* Task prompt
The output is to match the entries below character for character.

::::

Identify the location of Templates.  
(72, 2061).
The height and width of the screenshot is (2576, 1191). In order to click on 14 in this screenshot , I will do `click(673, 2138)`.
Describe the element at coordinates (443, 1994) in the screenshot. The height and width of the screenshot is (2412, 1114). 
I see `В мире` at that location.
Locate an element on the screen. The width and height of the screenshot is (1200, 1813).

::::

* Result
Identify the location of Templates.  
(72, 2061).
The height and width of the screenshot is (2576, 1191). In order to click on 14 in this screenshot , I will do `click(673, 2138)`.
Describe the element at coordinates (443, 1994) in the screenshot. The height and width of the screenshot is (2412, 1114). 
I see `В мире` at that location.
Locate an element on the screen. The width and height of the screenshot is (1200, 1813).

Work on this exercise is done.